In questo contesto, appaiono particolarmente indecenti le dichiarazioni di Marine Le Pen, che al comizio di lunedì sera a Parigi ha affermato: «Con me non ci sarebbero stati gli attentati» dello Stade de France e del Bataclan il 13 novembre 2015, perché i terroristi «non sarebbero entrati nel nostro paese».

«Con me – ha aggiunto – non ci sarebbe stato un Mohamed Merah, francese grazie allo ius soli», che nel 2012 ha massacrato un insegnante e due bambini alla scuola ebraica di Tolosa, dopo aver ucciso un militare a Montauban. Marine Le Pen, che i sondaggi danno in perdita di consensi, è tornata ai «fondamentali» dell’estrema destra a pochi giorni dal primo turno: promette una «moratoria totale, immediata, su tutta l’immigrazione legale» se sarà eletta e la fine dello ius soli per i figli di stranieri nati in Francia.

Al di là dell’assurdo di questa proposta, che riguarderebbe anche gli studenti stranieri (che contribuiscono allo sviluppo dell’economia e del peso della Francia nel mondo), il ritorno alle posizioni tradizionali del Fronte nazionale mostra quanto sia falsa la «banalizzazione» del partito, che la gestione di Marine Le Pen ha cercato di promuovere per attirare un elettorato più esteso. Adesso per chiudere ermeticamente le frontiere, abolendo Schengen, annuncia che mobiliterà i riservisti. Abolire lo ius soli significherebbe mettere nell’insicurezza giuridica milioni di francesi di origine straniera, causando il caos.

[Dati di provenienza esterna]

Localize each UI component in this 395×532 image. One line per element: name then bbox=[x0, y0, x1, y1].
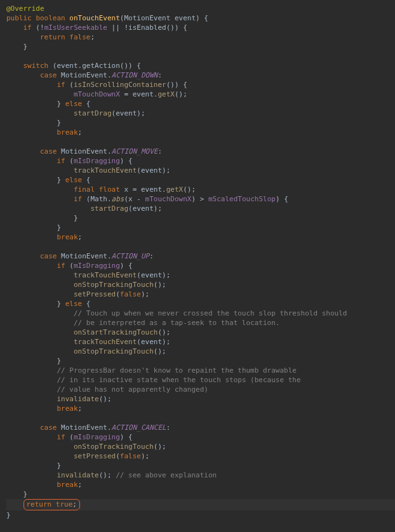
kw-switch: switch bbox=[23, 62, 49, 70]
kw-case: case bbox=[40, 71, 57, 79]
field: mIsUserSeekable bbox=[44, 23, 107, 32]
highlighted-box: return true; bbox=[23, 499, 80, 510]
const-action-down: ACTION_DOWN bbox=[112, 71, 158, 79]
call: isInScrollingContainer bbox=[74, 81, 166, 89]
const-action-move: ACTION_MOVE bbox=[112, 147, 158, 156]
kw-return: return bbox=[40, 33, 69, 41]
code-editor[interactable]: @Override public boolean onTouchEvent(Mo… bbox=[0, 0, 395, 524]
kw-if: if bbox=[23, 23, 32, 32]
params: (MotionEvent event) { bbox=[120, 14, 208, 22]
kw-break: break bbox=[57, 128, 77, 136]
annotation: @Override bbox=[6, 4, 44, 13]
kw-public: public bbox=[6, 14, 32, 22]
const-action-up: ACTION_UP bbox=[112, 252, 150, 260]
kw-boolean: boolean bbox=[36, 14, 65, 22]
comment: // Touch up when we never crossed the to… bbox=[74, 309, 347, 317]
const-action-cancel: ACTION_CANCEL bbox=[112, 423, 166, 432]
highlighted-line: return true; bbox=[6, 499, 395, 510]
method-name: onTouchEvent bbox=[69, 14, 119, 22]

La campagna accelera negli ultimi giorni. Ieri Jean-Luc Mélenchon si è moltiplicato per sette: di persona a Dijon e in ologramma in altre sei città, per un comizio paragonabile a un fuoco d’artificio finale, dopo aver navigato, il giorno di Pasquetta, sui canali di Parigi. Il candidato della France Insoumise pensa di aver già vinto la battaglia a sinistra, distanziando il socialista Benoît Hamon di almeno una decina di punti. Oggi Hamon organizza un momento di «festa» a Place de la République a Parigi. La corsa in testa sarà incerta fino all’ultimo, i sondaggi restano nel margine di errore. Emmanuel Macron cerca di mantenere il difficile equilibrio «sia di destra che di sinistra» utilizzando ormai quasi come uno slogan il tic di linguaggio che gli è stato rimproverato: «et au même temps…» («e allo stesso tempo…»). Intanto attacca gli avversari, Mélenchon che propone «Cuba senza il sole, il Venezuela senza petrolio», Fillon che mostra il volto dell’ultra cattolicesimo, Le Pen che si richiama a Maurras.

Fillon fa campagna sempre più a destra della destra, ha già offerto posti di governo a Sens commun, un movimento all’origine della Manif pour tous, le manifestazioni contro il matrimonio gay. Le Monde pubblica un appello di 25 premi Nobel dell’economia (tra cui Amartya Sen e Joseph Stiglitz) a favore dell’Ue e dell’euro, contro i programmi anti-europei e il protezionismo.